▶ **Given entries**
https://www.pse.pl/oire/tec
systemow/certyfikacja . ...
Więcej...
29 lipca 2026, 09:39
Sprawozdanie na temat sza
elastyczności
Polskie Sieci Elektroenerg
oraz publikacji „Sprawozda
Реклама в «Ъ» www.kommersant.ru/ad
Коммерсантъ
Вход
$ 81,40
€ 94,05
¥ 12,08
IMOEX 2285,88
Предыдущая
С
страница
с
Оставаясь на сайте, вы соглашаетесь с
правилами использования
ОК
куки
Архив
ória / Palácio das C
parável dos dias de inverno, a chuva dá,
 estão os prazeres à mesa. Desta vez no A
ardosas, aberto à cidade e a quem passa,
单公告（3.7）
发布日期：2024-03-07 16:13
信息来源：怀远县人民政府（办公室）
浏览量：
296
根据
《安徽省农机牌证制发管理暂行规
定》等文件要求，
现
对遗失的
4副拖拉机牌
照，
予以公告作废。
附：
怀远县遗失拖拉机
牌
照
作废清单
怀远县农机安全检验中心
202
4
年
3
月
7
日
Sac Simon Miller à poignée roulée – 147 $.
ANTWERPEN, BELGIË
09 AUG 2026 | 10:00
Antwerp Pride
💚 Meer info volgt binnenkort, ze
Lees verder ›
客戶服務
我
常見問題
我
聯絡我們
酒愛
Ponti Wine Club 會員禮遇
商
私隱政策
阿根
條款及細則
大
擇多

* * *

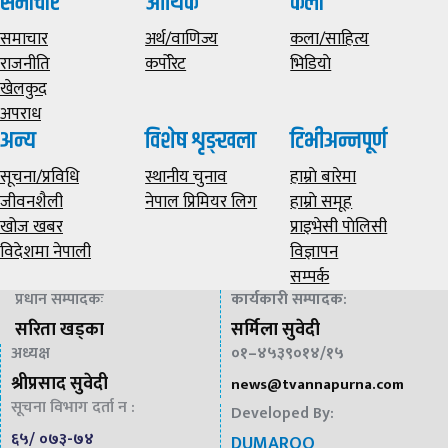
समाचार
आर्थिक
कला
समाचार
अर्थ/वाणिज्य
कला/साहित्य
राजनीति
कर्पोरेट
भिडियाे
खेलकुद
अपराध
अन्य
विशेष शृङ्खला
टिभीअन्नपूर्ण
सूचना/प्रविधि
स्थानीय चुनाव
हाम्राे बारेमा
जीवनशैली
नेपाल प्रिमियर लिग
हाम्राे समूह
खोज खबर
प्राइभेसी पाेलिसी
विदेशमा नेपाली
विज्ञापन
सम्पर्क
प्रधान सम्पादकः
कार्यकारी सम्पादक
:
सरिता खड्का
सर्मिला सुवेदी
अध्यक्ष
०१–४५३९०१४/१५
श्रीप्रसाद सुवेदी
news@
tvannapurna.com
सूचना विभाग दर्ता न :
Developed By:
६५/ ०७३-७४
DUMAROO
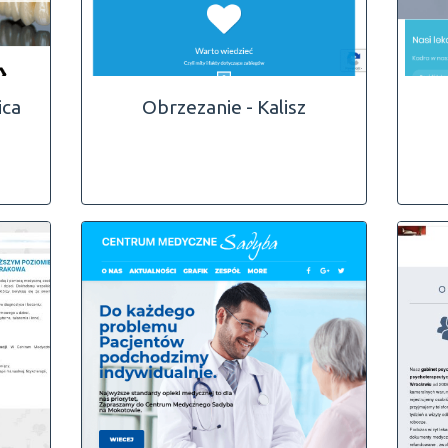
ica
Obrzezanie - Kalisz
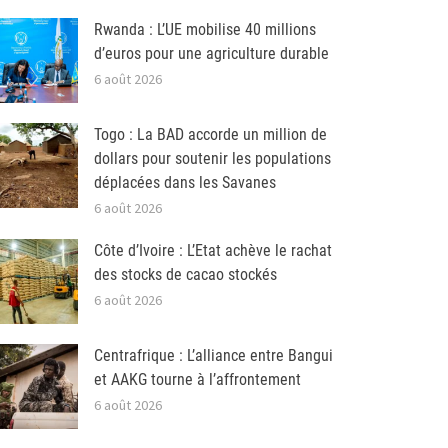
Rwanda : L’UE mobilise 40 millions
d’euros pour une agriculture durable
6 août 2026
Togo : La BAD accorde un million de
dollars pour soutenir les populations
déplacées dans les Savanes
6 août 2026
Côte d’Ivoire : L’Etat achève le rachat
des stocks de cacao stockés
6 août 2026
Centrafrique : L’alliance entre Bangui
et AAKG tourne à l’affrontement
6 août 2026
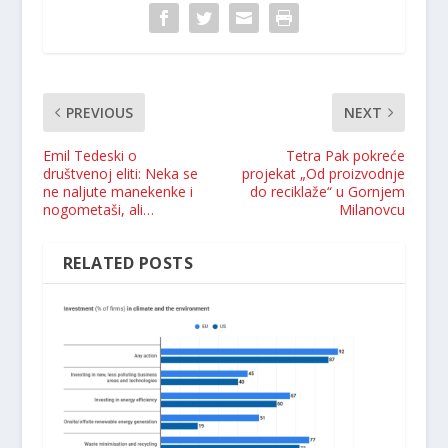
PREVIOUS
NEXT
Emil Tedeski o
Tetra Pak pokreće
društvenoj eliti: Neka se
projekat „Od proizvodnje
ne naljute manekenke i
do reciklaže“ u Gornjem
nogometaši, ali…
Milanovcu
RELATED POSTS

▶ **Work to complete**
Find how many lines of the listing include the word "pour", and state that number by itself.

▶ **Response area**
2